## WHAT YOU HAVE TO DO
Provide the entries once more, identical in every word.
--------
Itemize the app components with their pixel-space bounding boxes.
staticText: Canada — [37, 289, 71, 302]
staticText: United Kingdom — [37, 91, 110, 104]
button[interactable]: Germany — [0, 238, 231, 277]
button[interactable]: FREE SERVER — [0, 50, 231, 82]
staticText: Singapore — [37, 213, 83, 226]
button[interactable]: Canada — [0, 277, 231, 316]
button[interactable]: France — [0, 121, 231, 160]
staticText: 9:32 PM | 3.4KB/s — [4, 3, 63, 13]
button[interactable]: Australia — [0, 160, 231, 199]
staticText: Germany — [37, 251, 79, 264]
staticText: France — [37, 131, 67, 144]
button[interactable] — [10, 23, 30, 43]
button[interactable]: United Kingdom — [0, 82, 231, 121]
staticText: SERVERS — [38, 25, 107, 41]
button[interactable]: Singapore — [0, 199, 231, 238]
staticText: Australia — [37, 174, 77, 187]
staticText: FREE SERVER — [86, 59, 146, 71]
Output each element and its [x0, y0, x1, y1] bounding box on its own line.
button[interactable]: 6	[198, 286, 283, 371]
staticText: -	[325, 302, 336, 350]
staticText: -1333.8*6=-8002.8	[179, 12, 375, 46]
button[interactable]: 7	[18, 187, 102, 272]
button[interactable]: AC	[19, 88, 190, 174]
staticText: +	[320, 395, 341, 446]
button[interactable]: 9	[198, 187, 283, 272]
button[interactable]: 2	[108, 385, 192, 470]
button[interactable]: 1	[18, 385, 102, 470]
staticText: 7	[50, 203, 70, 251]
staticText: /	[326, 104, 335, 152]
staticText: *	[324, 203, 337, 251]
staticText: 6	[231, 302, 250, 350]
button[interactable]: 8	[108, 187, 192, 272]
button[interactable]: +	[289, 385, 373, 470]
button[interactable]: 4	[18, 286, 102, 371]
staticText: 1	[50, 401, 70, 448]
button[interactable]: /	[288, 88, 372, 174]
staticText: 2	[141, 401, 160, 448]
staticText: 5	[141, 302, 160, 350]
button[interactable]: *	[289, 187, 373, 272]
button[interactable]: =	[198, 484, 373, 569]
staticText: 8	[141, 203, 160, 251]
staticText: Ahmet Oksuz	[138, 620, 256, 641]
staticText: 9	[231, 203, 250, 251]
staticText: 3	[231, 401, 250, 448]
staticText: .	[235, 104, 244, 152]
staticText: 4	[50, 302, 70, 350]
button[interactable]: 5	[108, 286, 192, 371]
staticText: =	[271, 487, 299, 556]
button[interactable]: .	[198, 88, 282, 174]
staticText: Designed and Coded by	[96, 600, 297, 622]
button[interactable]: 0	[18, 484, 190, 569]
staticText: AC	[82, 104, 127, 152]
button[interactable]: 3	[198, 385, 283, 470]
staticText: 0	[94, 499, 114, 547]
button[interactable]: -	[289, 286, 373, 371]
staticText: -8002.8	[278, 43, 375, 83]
--------
## EXERCISE OUTPUT
Itemize the app components with their pixel-space bounding boxes.
staticText: Canada — [37, 289, 71, 302]
staticText: United Kingdom — [37, 91, 110, 104]
button[interactable]: Germany — [0, 238, 231, 277]
button[interactable]: FREE SERVER — [0, 50, 231, 82]
staticText: Singapore — [37, 213, 83, 226]
button[interactable]: Canada — [0, 277, 231, 316]
button[interactable]: France — [0, 121, 231, 160]
staticText: 9:32 PM | 3.4KB/s — [4, 3, 63, 13]
button[interactable]: Australia — [0, 160, 231, 199]
staticText: Germany — [37, 251, 79, 264]
staticText: France — [37, 131, 67, 144]
button[interactable] — [10, 23, 30, 43]
button[interactable]: United Kingdom — [0, 82, 231, 121]
staticText: SERVERS — [38, 25, 107, 41]
button[interactable]: Singapore — [0, 199, 231, 238]
staticText: Australia — [37, 174, 77, 187]
staticText: FREE SERVER — [86, 59, 146, 71]
Output each element and its [x0, y0, x1, y1] bounding box on its own line.
button[interactable]: 6	[198, 286, 283, 371]
staticText: -	[325, 302, 336, 350]
staticText: -1333.8*6=-8002.8	[179, 12, 375, 46]
button[interactable]: 7	[18, 187, 102, 272]
button[interactable]: AC	[19, 88, 190, 174]
staticText: +	[320, 395, 341, 446]
button[interactable]: 9	[198, 187, 283, 272]
button[interactable]: 2	[108, 385, 192, 470]
button[interactable]: 1	[18, 385, 102, 470]
staticText: 7	[50, 203, 70, 251]
staticText: /	[326, 104, 335, 152]
staticText: *	[324, 203, 337, 251]
staticText: 6	[231, 302, 250, 350]
button[interactable]: 8	[108, 187, 192, 272]
button[interactable]: +	[289, 385, 373, 470]
button[interactable]: 4	[18, 286, 102, 371]
staticText: 1	[50, 401, 70, 448]
button[interactable]: /	[288, 88, 372, 174]
staticText: 2	[141, 401, 160, 448]
staticText: 5	[141, 302, 160, 350]
button[interactable]: *	[289, 187, 373, 272]
button[interactable]: =	[198, 484, 373, 569]
staticText: 8	[141, 203, 160, 251]
staticText: Ahmet Oksuz	[138, 620, 256, 641]
staticText: 9	[231, 203, 250, 251]
staticText: 3	[231, 401, 250, 448]
staticText: .	[235, 104, 244, 152]
staticText: 4	[50, 302, 70, 350]
button[interactable]: 5	[108, 286, 192, 371]
staticText: =	[271, 487, 299, 556]
button[interactable]: .	[198, 88, 282, 174]
staticText: Designed and Coded by	[96, 600, 297, 622]
button[interactable]: 0	[18, 484, 190, 569]
staticText: AC	[82, 104, 127, 152]
button[interactable]: 3	[198, 385, 283, 470]
staticText: 0	[94, 499, 114, 547]
button[interactable]: -	[289, 286, 373, 371]
staticText: -8002.8	[278, 43, 375, 83]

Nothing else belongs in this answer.